Despite these differences, Raz’s emphasis on the importance of active realization of human rights brings him close to Sen’s idea of empowerment. Raz argues that human rights play an important role not only as they bring to the fore the issue of human life; but, just as importantly, because, in a globalized world, they empower individuals in the face of powerful governments, international organizations, and large corporations.[10] Raz is acutely aware of the international dimension of human rights; perhaps as a reflection of this, he stresses that human rights are not absolute (in the sense of abstractly identical across states), but need to be adapted to different cultural contexts, and be balanced with other objectives.

Yet another perspective on human rights is that of Sandra Fredman, who argues that human rights are not limited to individual freedom and opportunities, but also embed wider societal objectives such as care, dignity, and the promotion of responsible behaviour.[11] As we have seen, the idea that human rights may include obligations (e.g. to promote responsible actions) is also present in Sen’s agency concept, and it neatly dovetails with recent trends in modern consumption, while of course addressing the ever-pressing issue of sustainable consumption. In conclusion, from a theoretical point of view, there seems to be disagreement on whether economic and social rights, relevant in a consumer law context, can be fully seen as human rights. However, because social considerations are becoming increasingly relevant in consumer policy and law, it seems likely that human rights and consumer law will become progressively more intertwined.

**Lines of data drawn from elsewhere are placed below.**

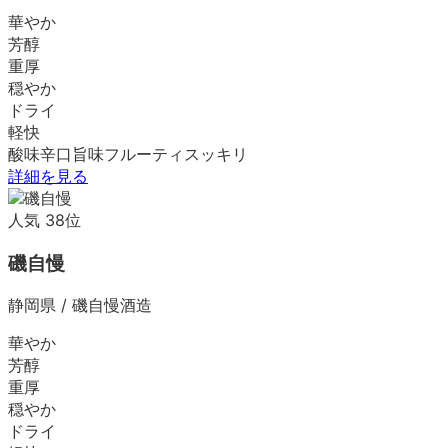
華やか
芳醇
重厚
穏やか
ドライ
軽快
酸味
辛口
旨味
フルーティ
スッキリ
詳細を見る
人気
38
位
磯自慢
静岡県
/
磯自慢酒造
華やか
芳醇
重厚
穏やか
ドライ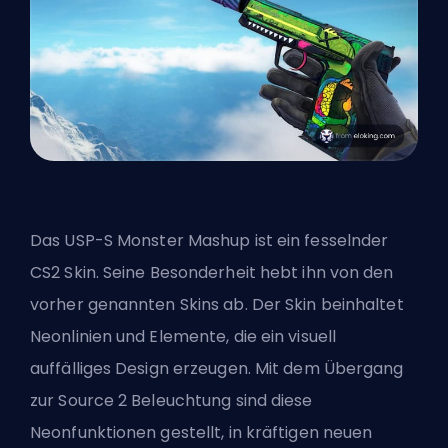
Das USP-S Monster Mashup ist ein fesselnder
CS2 Skin. Seine Besonderheit hebt ihn von den
vorher genannten Skins ab. Der Skin beinhaltet
Neonlinien und Elemente, die ein visuell
auffälliges Design erzeugen. Mit dem Übergang
zur Source 2 Beleuchtung sind diese
Neonfunktionen gestellt, in kräftigen neuen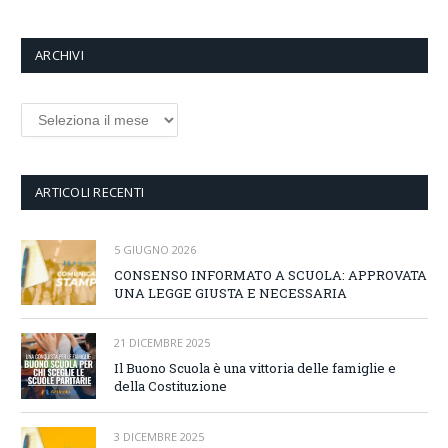
ARCHIVI
Archivi
ARTICOLI RECENTI
5 GIUGNO 2026
CONSENSO INFORMATO A SCUOLA: APPROVATA
UNA LEGGE GIUSTA E NECESSARIA
21 DICEMBRE 2025
Il Buono Scuola è una vittoria delle famiglie e
della Costituzione
3 DICEMBRE 2025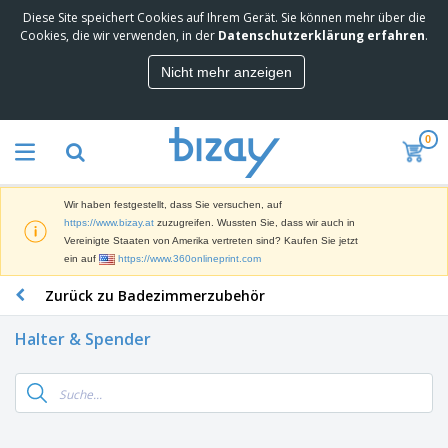
Diese Site speichert Cookies auf Ihrem Gerät. Sie können mehr über die
M
Cookies, die wir verwenden, in der
Datenschutzerklärung erfahren
.
e
i
Nicht mehr anzeigen
s
M
t
a
g
r
e
0
k
k
W
e
a
e
t
u
r
i
f
Wir haben festgestellt, dass Sie versuchen, auf
b
n
t
D
https://www.bizay.at
zuzugreifen. Wussten Sie, dass wir auch in
e
g
i
Vereinigte Staaten von Amerika vertreten sind? Kaufen Sie jetzt
p
M
s
ein auf
https://www.360onlineprint.com
r
a
p
o
t
B
Zurück zu Badezimmerzubehör
l
d
e
ü
a
u
r
r
y
k
Halter & Spender
i
o
s
t
T
a
b
u
e
a
l
e
n
s
d
d
c
a
A
K
h
r
u
l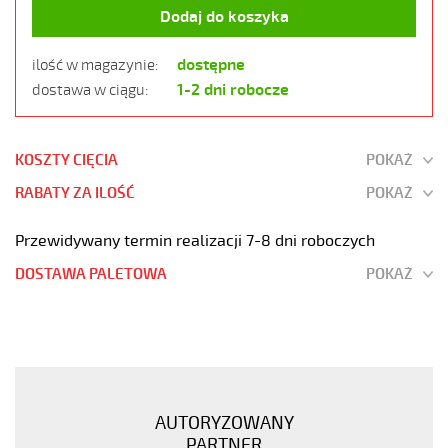
Dodaj do koszyka
dostępne
ilość w magazynie:
1-2 dni robocze
dostawa w ciągu:
KOSZTY CIĘCIA
POKAŻ
RABATY ZA ILOŚĆ
POKAŻ
Przewidywany termin realizacji 7-8 dni roboczych
DOSTAWA PALETOWA
POKAŻ
OZ-
600
HMH
2x1,5
Kabel
AUTORYZOWANY
elastyczny
PARTNER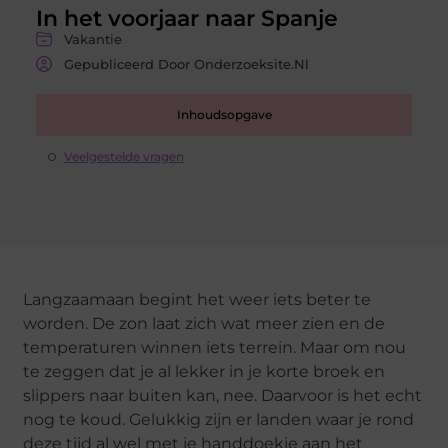
In het voorjaar naar Spanje
Vakantie
Gepubliceerd Door Onderzoeksite.nl
Inhoudsopgave
Veelgestelde vragen
Langzaamaan begint het weer iets beter te
worden. De zon laat zich wat meer zien en de
temperaturen winnen iets terrein. Maar om nou
te zeggen dat je al lekker in je korte broek en
slippers naar buiten kan, nee. Daarvoor is het echt
nog te koud. Gelukkig zijn er landen waar je rond
deze tijd al wel met je handdoekje aan het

In practice, the entry of human rights in the field of consumer law will provide a strong defence or tool of empowerment of the ‘weak party’, in particular in an international context. Moreover, the trend of framing consumer protection as a matter of fundamental rights could be regarded as an ethical or moral complement to the market integration focus in the EU. However, the issue of enforcement and actual implementation of these rights may remain an open question and could, in the extreme, undermine the credibility of a legal system. In turn, a discourse on the enforcement and realization of human and consumer rights leads to the topic of procedures, which are discussed in the next section.

  • [1] As seen previously, Hayek rejects the recognition of economic and social rights as human rights.
  • [2] A. Sen, ‘Human Rights and the Limits of Law’, (2006) 27(6) Cardozo L. Rev., p. 2916.
  • [3] A. Sen, ‘Human Rights and Capabilities’, (2005) 6(2) J. Human Development, p. 152.
  • [4] Sen, ‘Human Rights and the Limits of Law’ (n 70), pp. 2916-19; A. Sen, ‘Elements of a Theoryof Human Rights’, (2004) 32(4) Phil. & Pub. Affairs, pp. 319-28: see also Sen, Idea of Justice(n 54), p. 364.
  • [5] Sen, ‘Human Rights and the Limits of Law’ (n 70) p. 2924.
  • [6] Cranston contests the usefulness of economic social rights in poor countries which do nothave sufficient financial means to guarantee them. See M. Cranston, Are There Any Human Rights?(1983) 1 12 Daedalus, p. 1; see also the broader academic debate on social human rights and international consumer rights described in the previous chapter.
  • [7] Sen, ‘Human Rights and the Limits of Law’ (n 70), p. 2924.
  • [8] J. Raz, ‘Human Rights in the Emerging World Order’, (2010) Transnational Legal Theory, pp.31-47. J. Raz, ‘Human Rights Without Foundation’, in S. Besson & J. Tasioulas (eds), The Philosophyof International Law (Oxford: OUP, 2010), pp. 321 et seq.
  • [9] Raz, ‘Human Rights in the Emerging World Order’ (n 76), pp. 31-47.
  • [10] Raz, (n 76), pp. 31-47.
  • [11] S. Fredman, Human Rights Transformed: Positive Duties and Positive Rights (Oxford: OUP, 2008), pp. 15-16.